The mode in which the sample solutions are ejected from the
dispenser element, either discrete droplet mode or pulsed-stream
mode, may also be changed by adjusting the solution conditions of
the liquid sample dispensed. For example, increasing the percentage
of methanol in the liquid sample has been shown to affect the mode
of the solution dispensation. Specifically, as the percentage of
methanol in the liquid sample is increased the mode of the
dispensation changes from single-droplet mode to pulsed-stream
mode.
As discussed above and illustrated in FIG. 1B, the charged droplet
sources of the present invention may be used to generate gas phase
analyte ions from chemical species in a liquid sample. In a
preferred embodiment, the field desorption region is a field
desorption chamber operationally connected to the charged droplet
source. In another preferred embodiment, the charged droplet source
and the field desorption chamber are separated by the ground plate
(210, as also illustrated in FIG. 2) held substantially close to
ground and having a central orifice (211) through which the charged
droplets can pass. In a preferred embodiment, the gas phase analyte
ions generated have a momentum substantially directed along the
droplet production axis (350).
In a preferred embodiment, gas phase analyte ions are generated via
the following process. Upon formation, charged droplets with a
momentum substantially directed along a droplet production axis are
entrained into a stream of bath gas flowing (340) through at least
one flow inlet and conducted through the field desorption region by
a flow of bath gas. The flow of bath gas is adjustable by a flow
rate controller operationally connected to the flow inlet. In a
preferred embodiment, the flow of bath gas ranges from 1 to about
10 L/min. The flow of bath gas promotes evaporation or desolvation
of solvent and/or carrier liquid from the charged droplets.

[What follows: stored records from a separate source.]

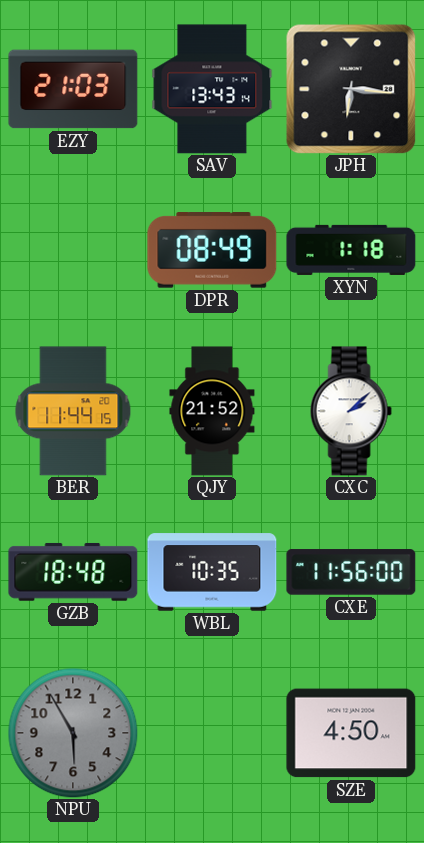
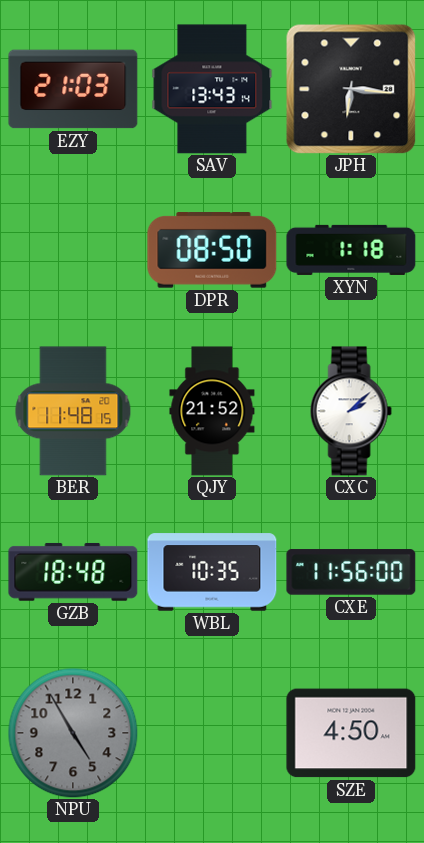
DPR: 08:49 -> 08:50
BER: 11:44 -> 11:48
NPU: 5:55 -> 4:55
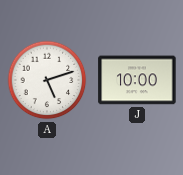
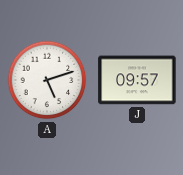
J: 10:00 -> 09:57
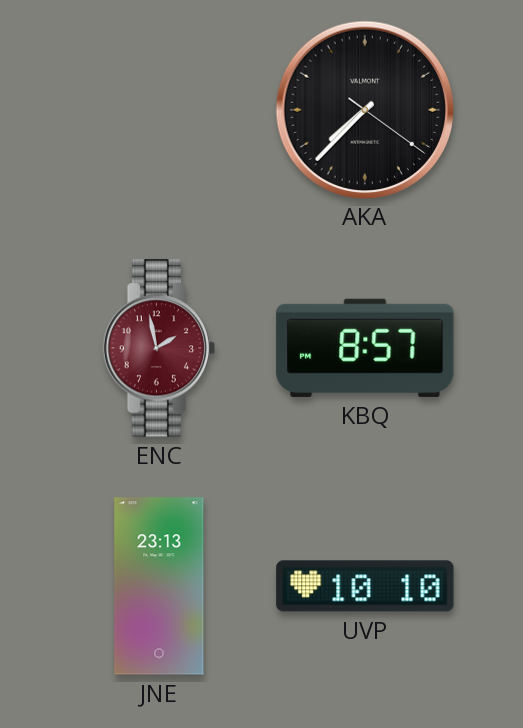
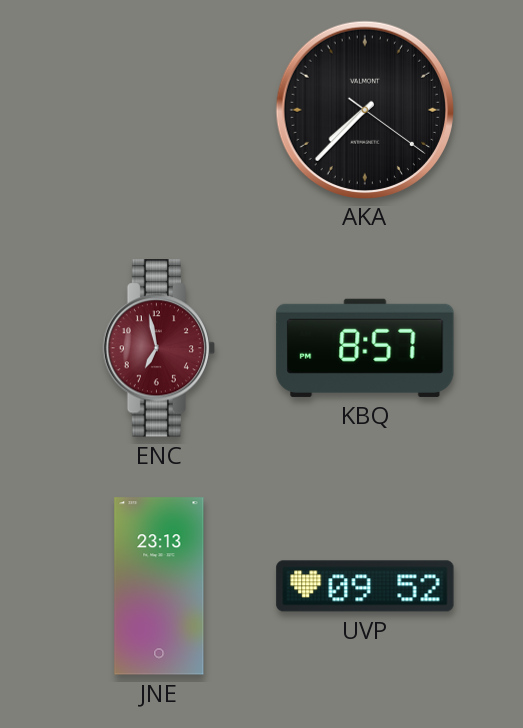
ENC: 1:58 -> 6:58
UVP: 10:10 -> 09:52
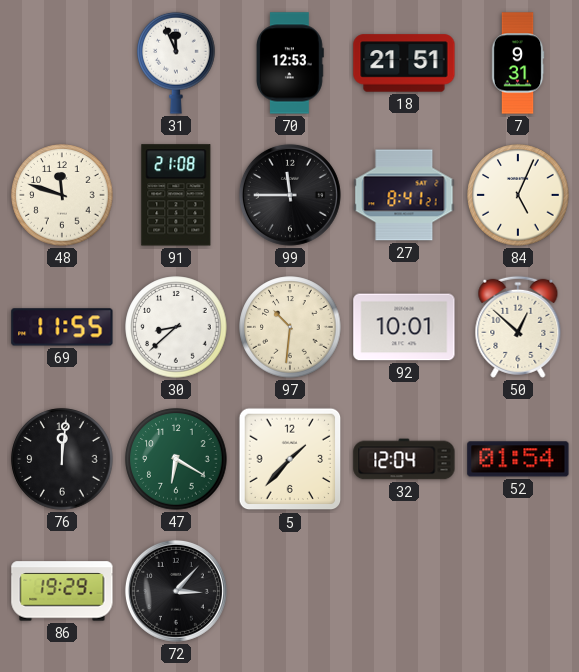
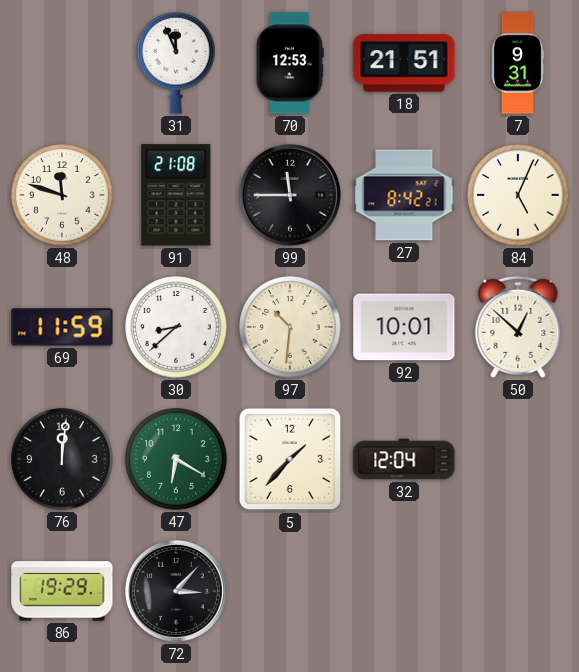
27: 8:41 -> 8:42
69: 11:55 -> 11:59
52: 01:54 -> none
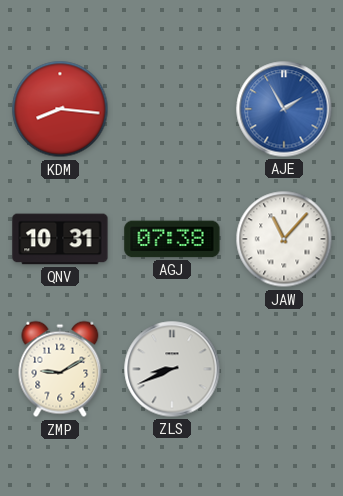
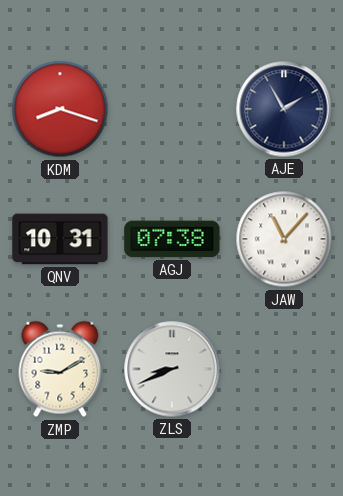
KDM: 8:16 -> 8:18
AJE dial: blue -> navy
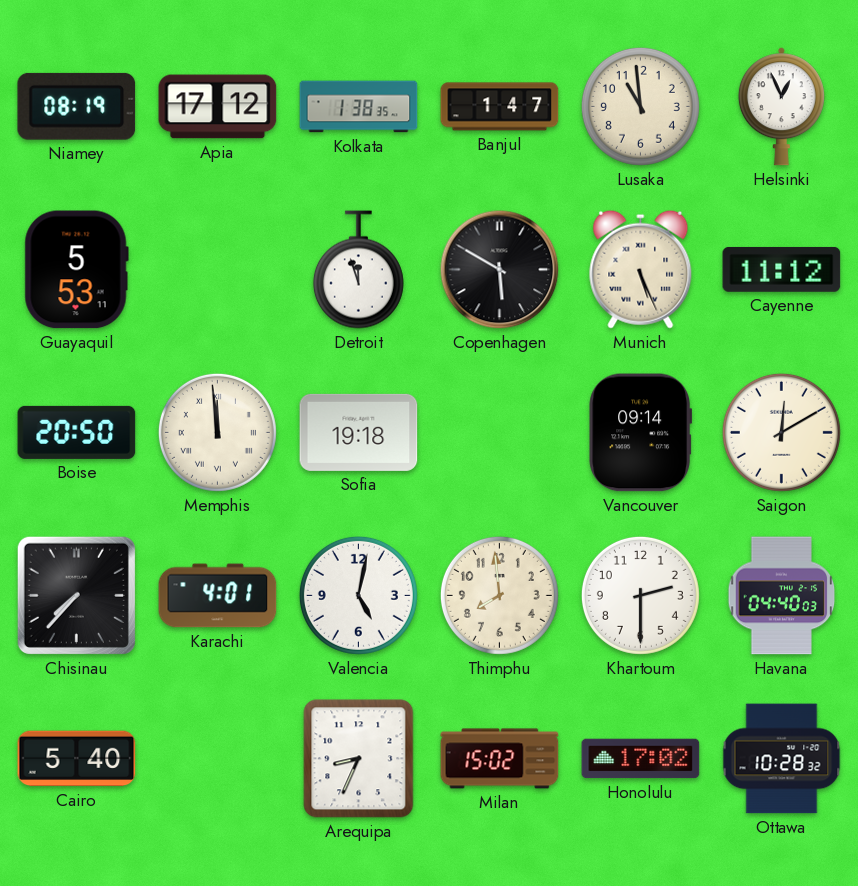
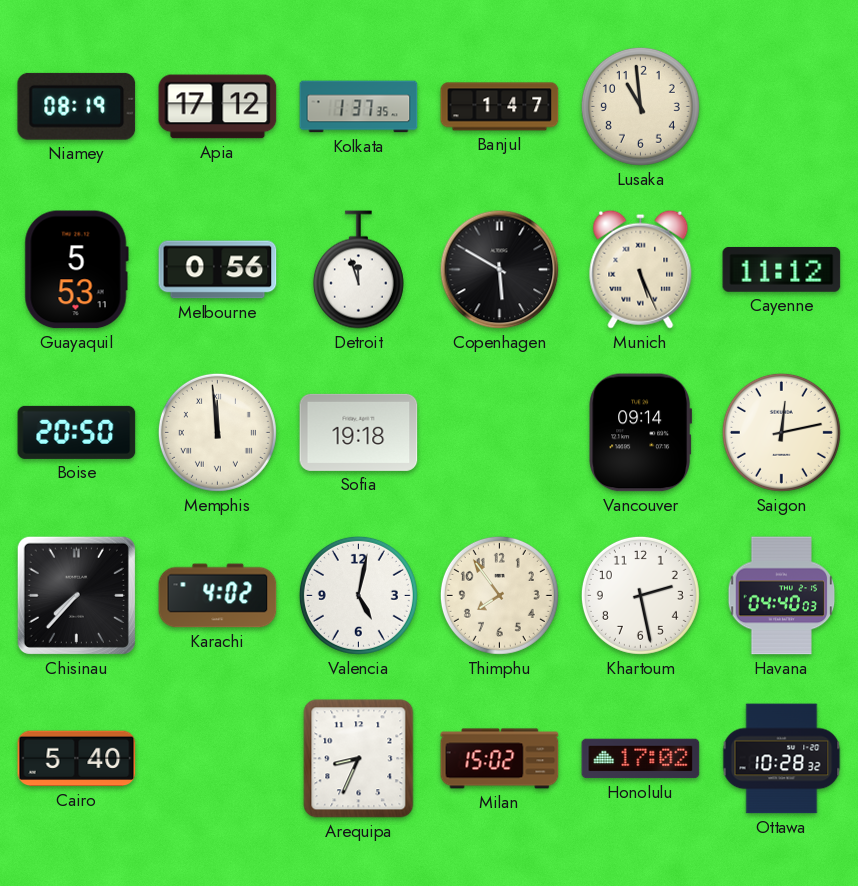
Kolkata: 1:38 -> 1:37
Helsinki: 12:56 -> none
Melbourne: none -> 0:56
Saigon: 12:10 -> 12:13
Karachi: 4:01 -> 4:02
Thimphu: 7:59 -> 7:54
Khartoum: 2:30 -> 2:28
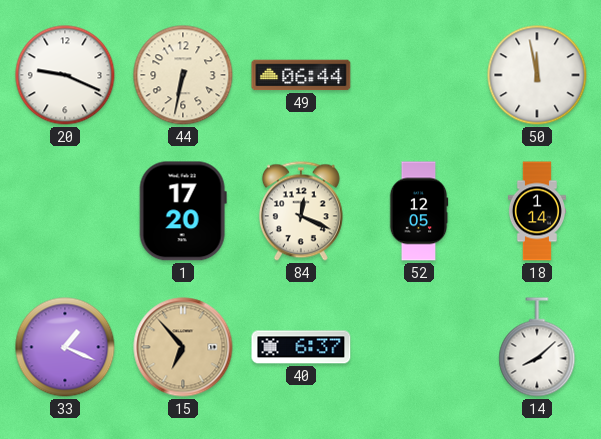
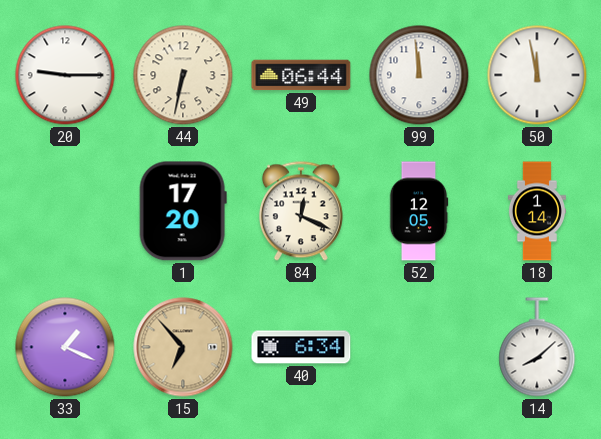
20: 9:19 -> 9:15
99: none -> 11:59
40: 6:37 -> 6:34
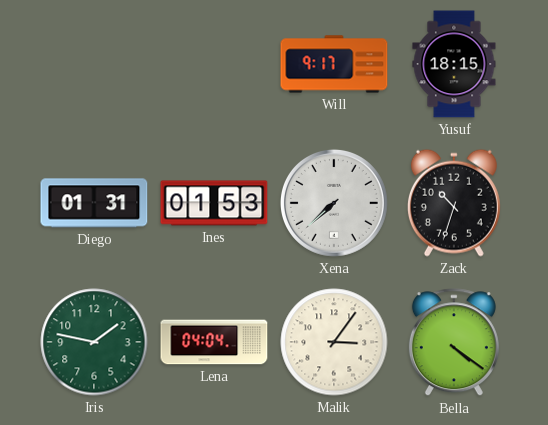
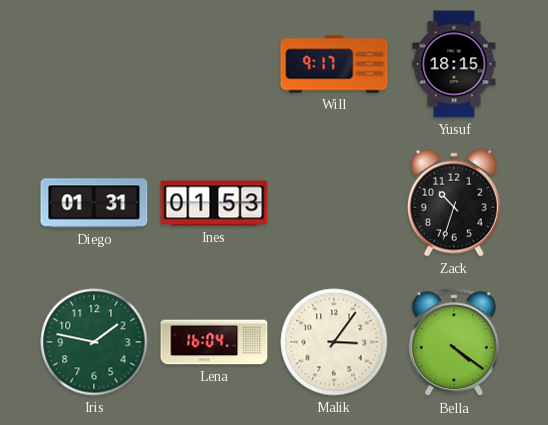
Xena: 7:38 -> none
Lena: 04:04 -> 16:04
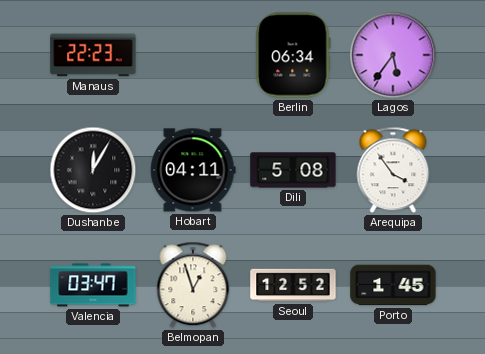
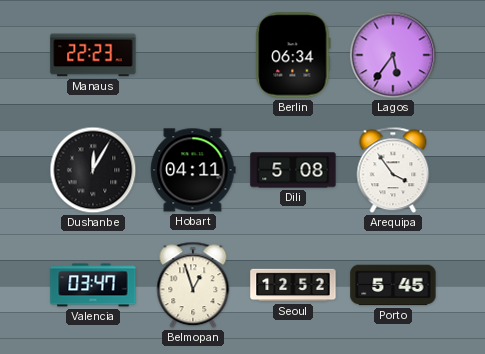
Porto: 1:45 -> 5:45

Optionally, the field desorption region may be heated to aid in the
evaporation or desolvation of solvent and/or carrier liquid from
the droplets. As a consequence of at least partial evaporation or
desolvation of solvent and/or carrier liquid, the charged droplets
generate gas phase analyte ions. In a preferred embodiment, the gas
phase analyte ions generated have a momentum substantially directed
along the droplet production axis. The gas phase analyte ions are
characterized by a charge state distribution. In a preferred
embodiment of the present invention, the charged state distribution
of the gas phase analyte ions is centered around a low charge state
that is not sufficiently high to substantially cause spontaneous
fragmentation of the gas phase analyte ions. In another preferred
embodiment, the charge state distribution of the gas phase analyte
ions reflect a uniform charge state.
Similar to the charged droplets, the gas phase analyte ions formed
possess a momentum substantially directed along the droplet
production axis. In a preferred embodiment, the gas phase analyte
ions have a substantially uniform trajectory along the droplet
production axis. In a more preferred embodiment, gas phase analyte
ions do not deviate substantially from this uniform trajectory.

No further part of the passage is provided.